Entre as empresas e instituições participantes contam-se, entre outras, a BlackRock, o JPMorgan Chase, a Visa, a Masdar, a Airbus e a Meta.
Estados Unidos reforçam presença
Este ano é esperada uma presença norte-americana mais forte, com mais de 200 representantes de cerca de 120 empresas dos Estados Unidos.
“Em anos anteriores, as discussões terminavam muitas vezes sem que as questões de financiamento ficassem resolvidas”, explicou Aliyev. “Este ano, são esperados o presidente do Banco de Exportação e Importação dos EUA e o responsável máximo da Corporação Financeira para o Desenvolvimento Internacional dos EUA.”
A maior participação dos EUA reflete o interesse crescente das instituições norte-americanas nas oportunidades de investimento em toda a Ásia Central.
Mobilizar capital para projetos regionais
Para além dos acordos de investimento individuais, espera-se que o TIIF 2026 dê especial atenção a projetos que ultrapassam fronteiras nacionais e exigem financiamento de longo prazo com vários parceiros.
“Pretendemos apresentar não só projetos do Uzbequistão, mas também grandes iniciativas regionais e captar investimento em conjunto com os nossos vizinhos”, adiantou Gulamov.
Entre as iniciativas que deverão estar em destaque contam-se projetos hidroelétricos envolvendo o Uzbequistão, o Tajiquistão e o Quirguistão, ligações elétricas transfronteiriças que ligam a Ásia Central ao Sul do Cáucaso, a linha ferroviária China-Quirguistão-Uzbequistão e o corredor de transporte transafegão.
Os debates deverão incidir também sobre o Corredor Médio, portos secos e plataformas logísticas intermodais, numa altura em que governos e empresas procuram melhorar as ligações comerciais entre a Ásia, o Médio Oriente e a Europa.
“Projetos regionais de grande escala exigem financiamentos avultados, e os fundos soberanos podem desempenhar um papel decisivo”, sublinhou Gulamov.
Entre os participantes esperados contam-se representantes da Oman Investment Authority, do Standard Chartered, do Citibank, do JPMorgan Chase e do Bank of China.
Reformas na agenda
A par das discussões sobre investimento, o TIIF 2026 servirá também de plataforma para debater reformas regulamentares destinadas a melhorar o ambiente de negócios e a alargar as opções de financiamento para os investidores.
A Quarta Sessão Plenária do Conselho de Investidores Estrangeiros reunirá 75 grandes empresas internacionais a operar no Uzbequistão.
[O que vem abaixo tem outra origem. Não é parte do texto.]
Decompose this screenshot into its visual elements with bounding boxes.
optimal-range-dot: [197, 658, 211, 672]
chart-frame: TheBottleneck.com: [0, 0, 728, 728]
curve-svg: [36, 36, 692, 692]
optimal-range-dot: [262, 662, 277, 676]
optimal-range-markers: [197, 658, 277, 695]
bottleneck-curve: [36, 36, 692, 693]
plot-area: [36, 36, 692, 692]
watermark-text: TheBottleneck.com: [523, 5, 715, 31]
Antes da reunião foram apresentadas mais de 120 propostas, em áreas como fiscalidade, legislação e regulamentação do uso do solo.
Após os debates, as autoridades preveem aprovar um roteiro para as reformas.
Entre as medidas previstas para as próximas semanas está uma legislação que cria o Centro Financeiro Internacional de Tashkent. As autoridades indicam que este diploma deverá ser aprovado antes do final de junho.
Estão também em análise uma versão revista da lei das zonas económicas especiais e um projeto de lei sobre instrumentos de investimento alternativo.
Espera-se que as reformas propostas introduzam novos mecanismos ligados ao capital de risco e ao private equity, alargando as opções de financiamento disponíveis para empresas e investidores.
Para o Uzbequistão, o fórum é uma oportunidade para apresentar projetos de investimento e as reformas regulamentares previstas. Para os investidores, a questão central será quantos dos debates em Tashkent se irão traduzir, no fim, em acordos de financiamento, novas parcerias e projetos concretos.